I am working with an RNA-Seq dataset and used DESeq2 to perform differential gene expression analysis using a multi-factor design.

In my results I noticed that the log2FC values were different compared to if I would just take the log ratio of the condition means (as suggested in the following post):

I checked my design matrices and all the data and I just can't understand why this is different.

Below is the code I used:

coldata <- read.table("Run1_run2_deseq2_design.txt", sep="\t", header=T, row.names=1)
coldata <- DataFrame(coldata)
countdata <- read.table("Run1_run2_raw_counts.counts", sep="\t", header=T, row.names=1)
countdata.run1.run2 <- cbind(countdata[,c(2:4,6:8,10:12,14:16)])
colnames(countdata.run1.run2) <- rownames(coldata)
ddsFromCounts <- DESeqDataSetFromMatrix(countData=countdata.run1.run2, colData=coldata, design=~Type+Condition+Type:Condition)
ddsFromCounts$Condition <- factor(ddsFromCounts$Condition, levels=c("U","E"))
dds.run1.run2 <- DESeq(ddsFromCounts)

> colData(dds.run1.run2)
DataFrame with 12 rows and 3 columns
Type Condition sizeFactor
<factor> <factor> <numeric>
U_U_1 U U 0.8218577
M_U_1 M U 1.1845552
M_E_1 M E 1.2826040
U_E_1 U E 1.1260139
E_U_1 E U 0.9145150
... ... ... ...
M_U_2 M U 1.4016941
M_E_2 M E 0.7907137
U_E_2 U E 1.4520507
E_U_2 E U 0.4845640
E_E_2 E E 0.9343742

These are the design groups that I can use (resultsNames):

"TypeE" "TypeM" "TypeU" "ConditionU" "ConditionE" "TypeE.ConditionU" "TypeM.ConditionU" "TypeU.ConditionU" "TypeE.ConditionE" "TypeM.ConditionE" "TypeU.ConditionE"
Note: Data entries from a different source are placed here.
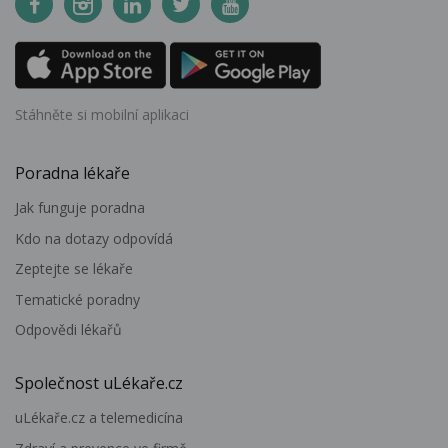
Stáhněte si mobilní aplikaci
Poradna lékaře
Jak funguje poradna
Kdo na dotazy odpovídá
Zeptejte se lékaře
Tematické poradny
Odpovědi lékařů
Společnost uLékaře.cz
uLékaře.cz a telemedicína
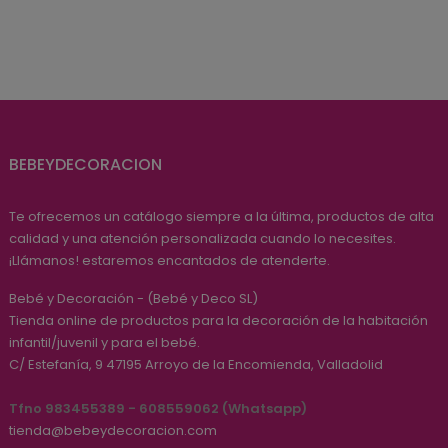
regular
BEBEYDECORACION
Te ofrecemos un catálogo siempre a la última, productos de alta
calidad y una atención personalizada cuando lo necesites.
¡Llámanos! estaremos encantados de atenderte.
Bebé y Decoración - (Bebé y Deco SL)
Tienda online de productos para la decoración de la habitación
infantil/juvenil y para el bebé.
C/ Estefanía, 9
47195
Arroyo de la Encomienda, Valladolid
Tfno 983455389 - 608559062 (Whatsapp)
tienda@bebeydecoracion.com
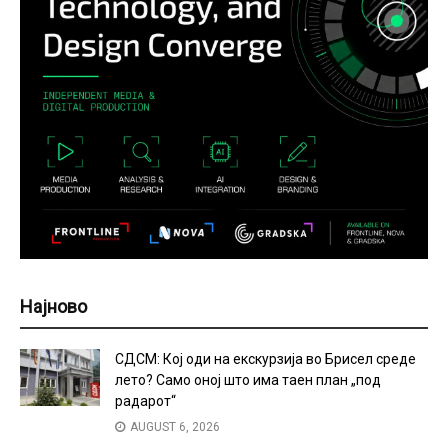
Најново
СДСМ: Кој оди на екскурзија во Брисел среде
лето? Само оној што има таен план „под
радарот“
AUGUST 6, 2026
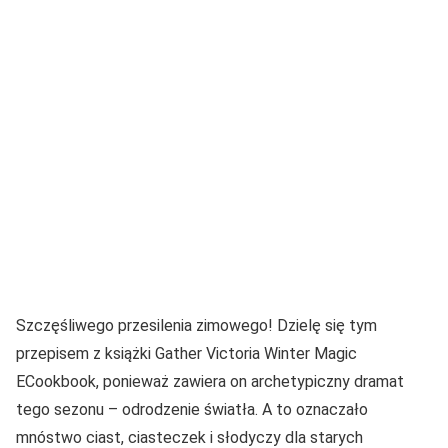
Szczęśliwego przesilenia zimowego! Dzielę się tym
przepisem z książki Gather Victoria Winter Magic
ECookbook, ponieważ zawiera on archetypiczny dramat
tego sezonu – odrodzenie światła. A to oznaczało
mnóstwo ciast, ciasteczek i słodyczy dla starych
Here are the first six rows of my results for a particular contrast:

> head(results(dds.run1.run2, contrast=list("TypeM.ConditionU","TypeE.ConditionU")))

log2 fold change (MAP): TypeM.ConditionU vs TypeE.ConditionU
Wald test p-value: TypeM.ConditionU vs TypeE.ConditionU
DataFrame with 6 rows and 6 columns
baseMean log2FoldChange lfcSE stat pvalue padj
<numeric> <numeric> <numeric> <numeric> <numeric> <numeric>
##### 6.83635425 -0.29831487 0.25660567 -1.1625420 0.245015380 NA
##### 0.77856172 0.02932029 0.12641235 0.2319417 0.816583317 NA
##### 0.10539002 -0.03229292 0.06085041 -0.5306935 0.595631173 NA
##### 2.52917312 0.08576176 0.19506918 0.4396479 0.660192139 NA
##### 320.61150606 0.30625330 0.11398239 2.6868476 0.007212986 0.1360898
##### 0.07568229 0.01855059 0.05945254 0.3120235 0.755022638 NA

Following is some diagnostic code to compare the "results" fold change with the log of condition means for the 5th feature from the results table (rowMeans = 320):

> nc.test <- round(counts(dds.run1.run2, normalized=TRUE)[5,])
> data.frame(type=colData(dds.run1.run2)$Type, condition=colData(dds.run1.run2)$Condition, normcounts=nc.test)
type condition normcounts
U_U_1 U U 301
M_U_1 M U 365
M_E_1 M E 297
U_E_1 U E 346
E_U_1 E U 272
E_E_1 E E 361
U_U_2 U U 337
M_U_2 M U 327
M_E_2 M E 287
U_E_2 U E 345
E_U_2 E U 262
E_E_2 E E 347

> log2(mean(nc.test[colData(dds.run1.run2)$Type == "M" & colData(dds.run1.run2)$Condition == "U"])/mean(nc.test[colData(dds.run1.run2)$Type == "E" & colData(dds.run1.run2)$Condition == "U"]))

[1] 0.3739323

As you'll notice that the log2FC value from results is 0.30625330 whereas it is 0.3739323 from the log of condition mean ratio. I am just not sure what might be affecting this.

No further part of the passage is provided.